# Source for training staff wasters



## lklawson (Sep 14, 2020)

I'll be teaching a series of classes on the historic use of staves and "quarterstaff" in western culture soon.  I'm looking for a source of inexpensive staves.  These will get beaten about, smashed into each other, and generally chewed up.  

I want something like 1.25" - 1.5" rattan or bamboo in 8' lengths.  Something with enough flex that students could accidentally bump each other through training armor and not break bones, but heavy and long enough that the won't learn the techniques wrong because their staves are too light.
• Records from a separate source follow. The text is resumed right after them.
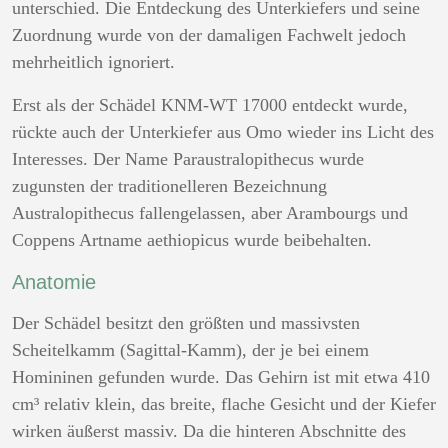
unterschied. Die Entdeckung des Unterkiefers und seine
Zuordnung wurde von der damaligen Fachwelt jedoch
mehrheitlich ignoriert.
Erst als der Schädel KNM-WT 17000 entdeckt wurde,
rückte auch der Unterkiefer aus Omo wieder ins Licht des
Interesses. Der Name Paraustralopithecus wurde
zugunsten der traditionelleren Bezeichnung
Australopithecus fallengelassen, aber Arambourgs und
Coppens Artname aethiopicus wurde beibehalten.
Anatomie
Der Schädel besitzt den größten und massivsten
Scheitelkamm (Sagittal-Kamm), der je bei einem
Homininen gefunden wurde. Das Gehirn ist mit etwa 410
cm³ relativ klein, das breite, flache Gesicht und der Kiefer
wirken äußerst massiv. Da die hinteren Abschnitte des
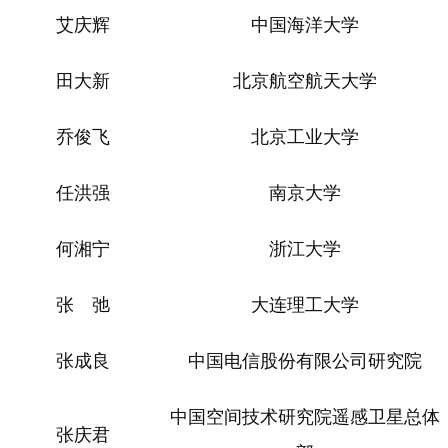
艾庆辉
中国海洋大学
田大新
北京航空航天大学
乔俊飞
北京工业大学
任洪强
南京大学
何湘宁
浙江大学
张 弛
大连理工大学
张成良
中国电信股份有限公司研究院
中国空间技术研究院遥感卫星总体
张庆君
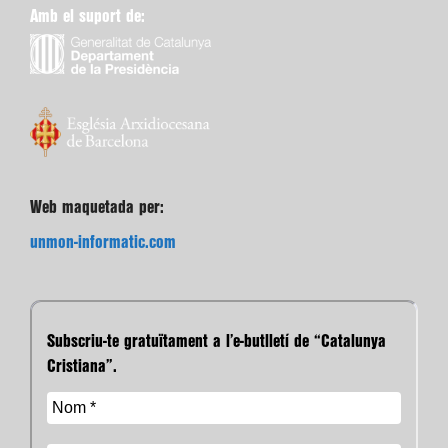
Amb el suport de:
Web maquetada per:
unmon-informatic.com
Subscriu-te gratuïtament a l’e-butlletí de “Catalunya
Cristiana”.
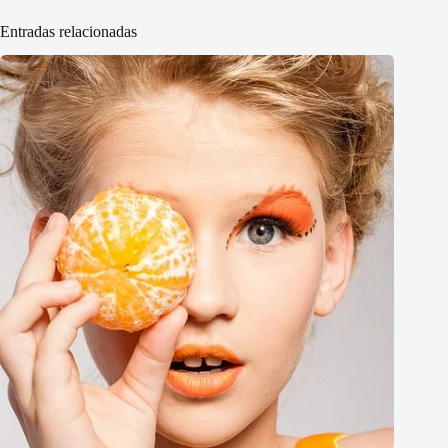
Entradas relacionadas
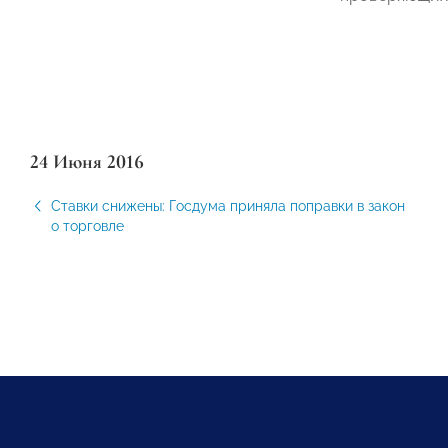
24 Июня 2016
Ставки снижены: Госдума приняла поправки в закон
о торговле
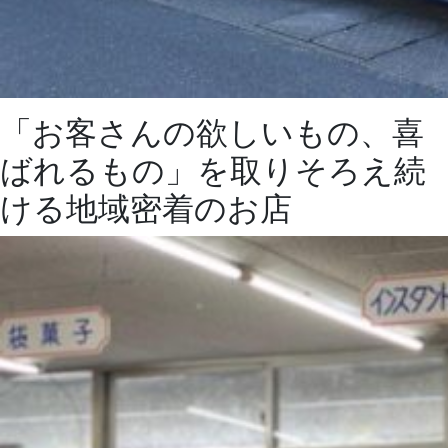
「お客さんの欲しいもの、喜
ばれるもの」を取りそろえ続
ける地域密着のお店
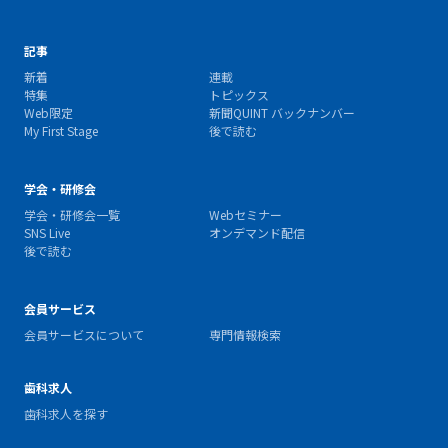
記事
新着
連載
特集
トピックス
Web限定
新聞QUINT バックナンバー
My First Stage
後で読む
学会・研修会
学会・研修会一覧
Webセミナー
SNS Live
オンデマンド配信
後で読む
会員サービス
会員サービスについて
専門情報検索
歯科求人
歯科求人を探す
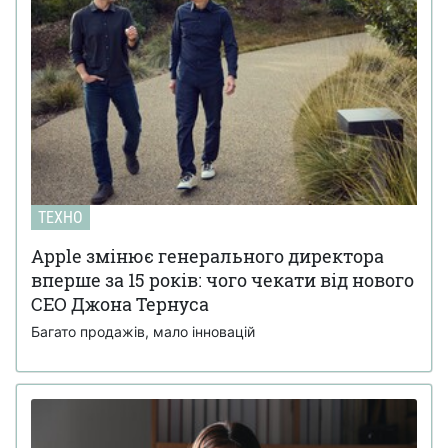
ТЕХНО
Apple змінює генерального директора
вперше за 15 років: чого чекати від нового
CEO Джона Тернуса
Багато продажів, мало інновацій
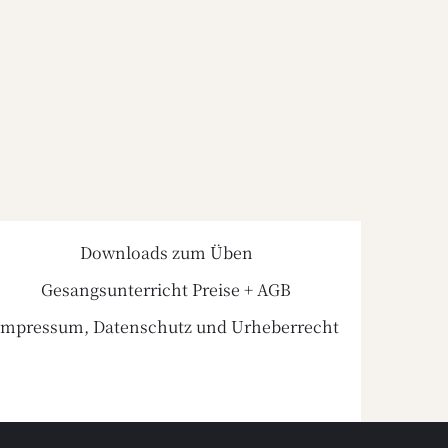
Downloads zum Üben
Gesangsunterricht Preise + AGB
Impressum, Datenschutz und Urheberrecht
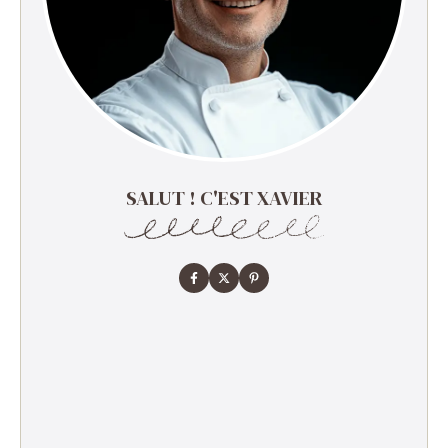
SALUT ! C'EST XAVIER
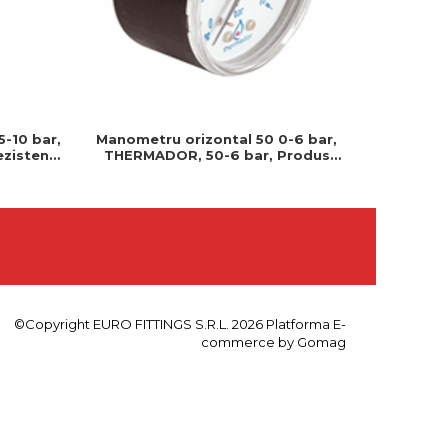
Manometru orizontal 50 0-6 bar,
-10 bar,
Manome
THERMADOR, 50-6 bar, Produs
rezistent
THERMA
rezistent si usor de montat
rezisten
pent
©Copyright EURO FITTINGS S.R.L. 2026
Platforma E-
commerce by Gomag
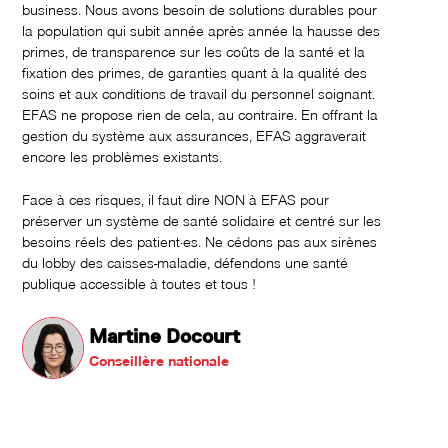
business. Nous avons besoin de solutions durables pour
la population qui subit année après année la hausse des
primes, de transparence sur les coûts de la santé et la
fixation des primes, de garanties quant à la qualité des
soins et aux conditions de travail du personnel soignant.
EFAS ne propose rien de cela, au contraire. En offrant la
gestion du système aux assurances, EFAS aggraverait
encore les problèmes existants.
Face à ces risques, il faut dire NON à EFAS pour
préserver un système de santé solidaire et centré sur les
besoins réels des patient·es. Ne cédons pas aux sirènes
du lobby des caisses-maladie, défendons une santé
publique accessible à toutes et tous !
Martine Docourt
Conseillère nationale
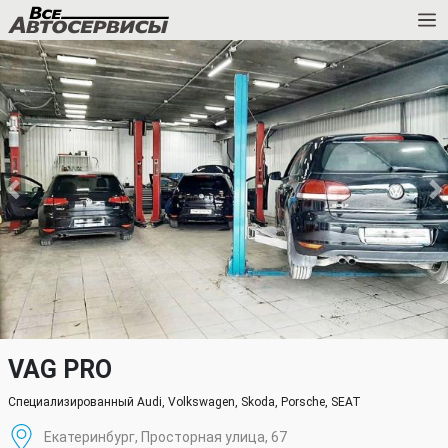
VAG PRO
Специализированный Audi, Volkswagen, Skoda, Porsche, SEAT
Екатеринбург, Просторная улица, 67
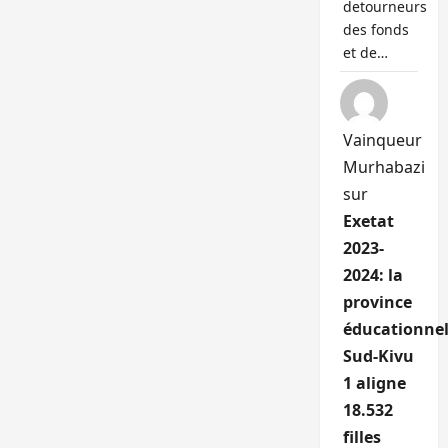
detourneurs
des fonds
et de…
Vainqueur
Murhabazi
sur
Exetat
2023-
2024: la
province
éducationnel
Sud-Kivu
1 aligne
18.532
filles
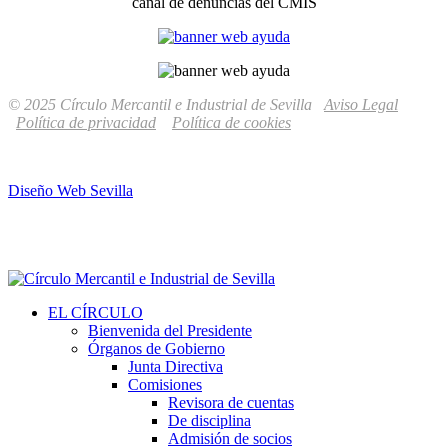
canal de denuncias del CMIS
© 2025 Círculo Mercantil e Industrial de Sevilla
Aviso Legal
Política de privacidad
Política de cookies
Diseño Web Sevilla
EL CÍRCULO
Bienvenida del Presidente
Órganos de Gobierno
Junta Directiva
Comisiones
Revisora de cuentas
De disciplina
Admisión de socios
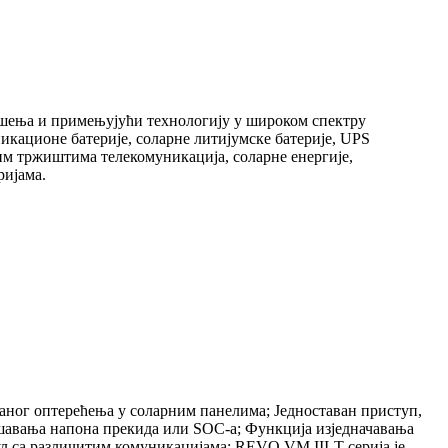
 решења и примењујући технологију у широком спектру
никационе батерије, соларне литијумске батерије, UPS
ним тржиштима телекомуникација, соларне енергије,
ријама.
аног оптерећења у соларним панелима; Једноставан приступ,
ешавања напона прекида или SOC-а; Функција изједначавања
 са различитим комуникацијама; REVO VM III-T серија је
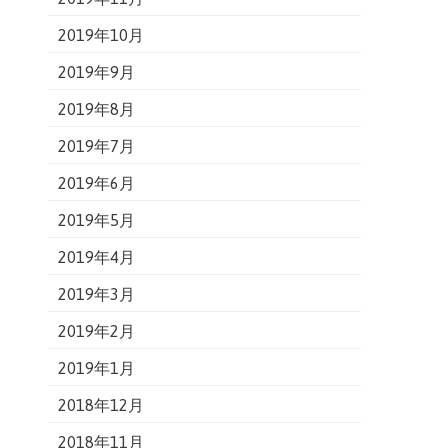
2019年10月
2019年9月
2019年8月
2019年7月
2019年6月
2019年5月
2019年4月
2019年3月
2019年2月
2019年1月
2018年12月
2018年11月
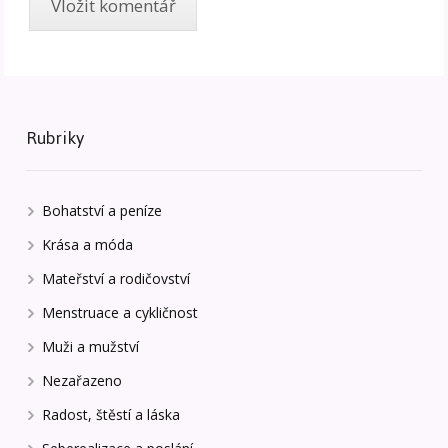
Rubriky
Bohatství a peníze
Krása a móda
Mateřství a rodičovství
Menstruace a cykličnost
Muži a mužství
Nezařazeno
Radost, štěstí a láska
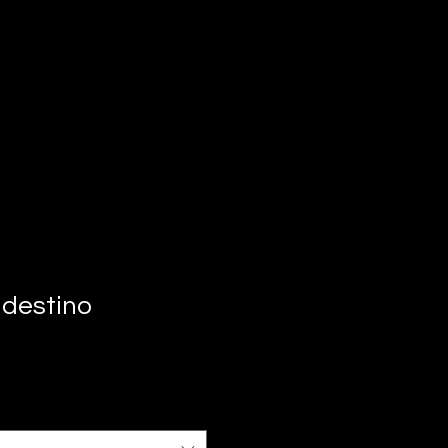
 destino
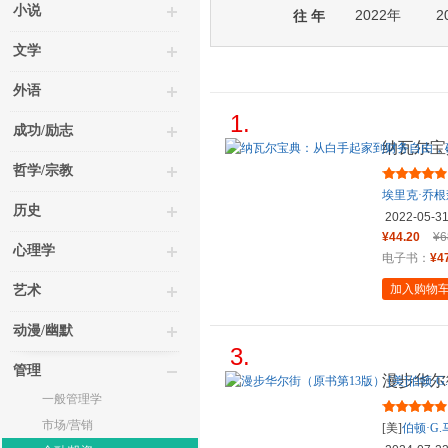
小说
2022年
2
往 年
文学
外语
1.
成功/励志
纳瓦尔宝
谷知名天
哲学/宗教
埃里克·乔根
历史
2022-05-3
¥44.20
¥6
心理学
电子书：
¥4
加入购物
艺术
动漫/幽默
3.
管理
漫步华尔街
一般管理学
尔基尔
市场/营销
[美]
伯顿·G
I have found (and bought) a 25 count bundle of 1" by 8' bamboo staves for about $82-ish. But I think that 1" is probably going to be too whippy.  

The next closest I've found was some 8' bamboo poles for $13 each.  So I go from ~3@ for 1" dia. poles to $13@?  

And rattan & waxwood are more.  

Do you have a good source at decent prices?

Peace favor your sword,
Kirk


----------



## Tony Dismukes (Sep 14, 2020)

Don’t have any info on stave sources, but I was wondering - will you be teaching during the week or on the weekend? If it’s the weekend I might be able to come up to Dayton for your classes.


----------



## lklawson (Sep 14, 2020)

Tony Dismukes said:


> Don’t have any info on stave sources, but I was wondering - will you be teaching during the week or on the weekend? If it’s the weekend I might be able to come up to Dayton for your classes.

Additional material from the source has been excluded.